KUALA LUMPUR, Sept 3 — Money Heist fans aren’t the only ones who will have a hard time bidding farewell to the final season of the hit Spanish crime drama series.
Alvaro Morte who plays The Professor said it was difficult saying goodbye to the cast and crew whom he has worked with for the past five years, often filming every day from Monday to Friday and the occasional weekend shoot.
“You always hear that the crew and entire team are like family but it’s true,” he told Malay Mail on Wednesday via Zoom.
Morte made a connection not only with his character who is the architect behind stealing billions of euros from the Royal Mint of Spain and Bank of Spain but with those working behind the scenes.
Admitting that he couldn’t stop the waterworks on the last day of filming, the Spanish actor said something beautiful happened on his final day on set.
“As you know in a production like this you have several units shooting at the same time.
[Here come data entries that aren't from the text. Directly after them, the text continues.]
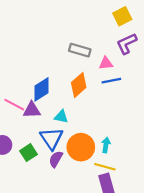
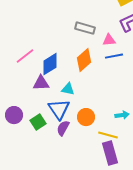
pink line: (14, 105) -> (25, 56), moved, turned -66
cyan arrow: (106, 145) -> (122, 115), moved, turned 72
orange circle: (81, 147) -> (86, 117), size x0.7

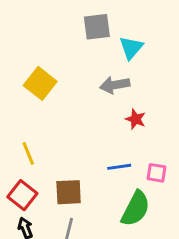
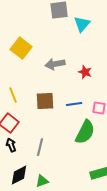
gray arrow: (115, 85) -> (55, 64), moved
brown square: (69, 192) -> (45, 101), moved

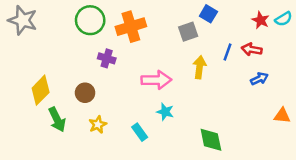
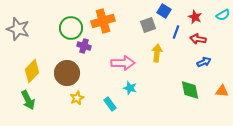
gray star: (23, 20) -> (18, 29), moved
green circle: (90, 20) -> (71, 28), moved
red star: (261, 20) -> (195, 17), moved
blue line: (227, 52) -> (176, 32), moved
brown circle: (85, 93) -> (67, 73), size x1.6
green arrow: (57, 119) -> (28, 100), moved
green diamond: (211, 140) -> (190, 90), moved

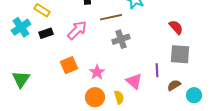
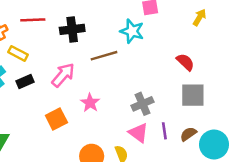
gray cross: (121, 39) -> (142, 104), moved
purple line: (157, 70) -> (164, 131), moved
pink star: (97, 72) -> (90, 103), moved
cyan circle: (194, 95) -> (214, 145), size x1.5

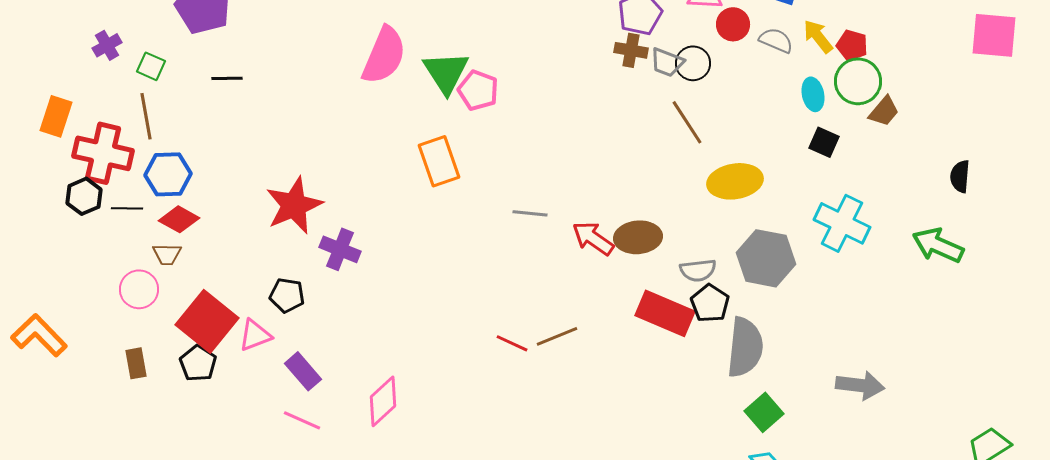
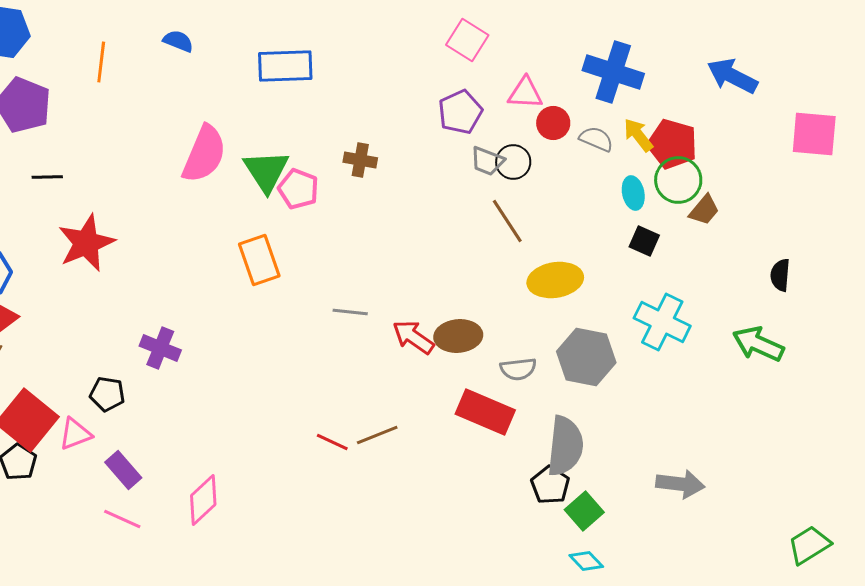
red pentagon: (852, 45) -> (672, 144), size x1.6
brown cross: (631, 50) -> (360, 160), moved
red star: (294, 205) -> (86, 243), moved
black pentagon: (710, 303) -> (550, 485), moved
“That last day I was shooting a scene, it was with the same team around me on the very first day so it was like coming full circle and it was very beautiful.
“You’ll see in the making of it, I couldn’t even talk, I was crying a river and was so emotional,” the 46-year-old said.
Initially a flop in Spain, Money Heist or La Casa de Papel found global success when it was picked up by Netflix.
The Madrid-set show follows a group of eight robbers who are recruited by the mysterious Professor to steal €2.4 billion from Spain’s Royal Mint.
Despite not tailoring the series to international tastes, its strong Spanish-identity and refreshing take on the heist genre made it a hit.
In the final season, the gang is shut in the Bank of Spain for over 100 hours and The Professor, who has been captured by Sierra, is seen without an escape plan for the first time.
Fans can expect more violence as the greatest heist in history is about to turn into a war with the presence of the army.
Followers of Money Heist will know by now that critics have called the series an allegory against capitalism, perhaps best demonstrated through the Italian resistance hymn Bella Ciao and Dali masks that have become a symbol of revolution.
“We get a lot of messages from all around the world from social media to people in football arenas and in concerts.
“When people want to fight against something they dress in red and wear a Dali mask,” Morte said.
Although the show’s creators didn’t set out to promote socio-political messages, Morte would be happy for audiences to discuss the multiple themes in Money Heist as part of the series’ legacy.
“We talk about many things in the show, not only capitalism but what if you had to raise a son that is not yours such as Denver and sexual identity in Manila’s case for example.
“I would be happy enough with just one person in the world who begins to be a little bit more open-minded in one of those senses,” he said.
Commenting on the now-iconic red overalls and caricature mask, Ursula Corbero who plays Tokyo in the show recalls going to Madrid’s Plaza de la Puerto del Sol and seeing countless people clad in the costume.
The 32-year-old Spanish actress couldn’t escape it even while filming Snake Eyes in Vancouver.
“I did not know there were so many Money Heist viewers in Canada.
“It was Halloween, I went out and 30 per cent of the people were wearing the Money Heist costume with the Dali mask and even Tokyo’s wig so it was quite amazing,” she told Malay Mail.
The costume’s significance outside of the show is something that often pops up in a group chat Corbero and her co-stars are in.
“It has become a symbol of resistance and it has been seen in demonstrations and even in football stadiums, so it has gotten to a point where it’s no longer just a costume but a symbol for something else,” she said.
Money Heist Part 5: Volume 1 begins streaming today on Netflix and Part 5: Volume 2 will be available on December 3, 2021.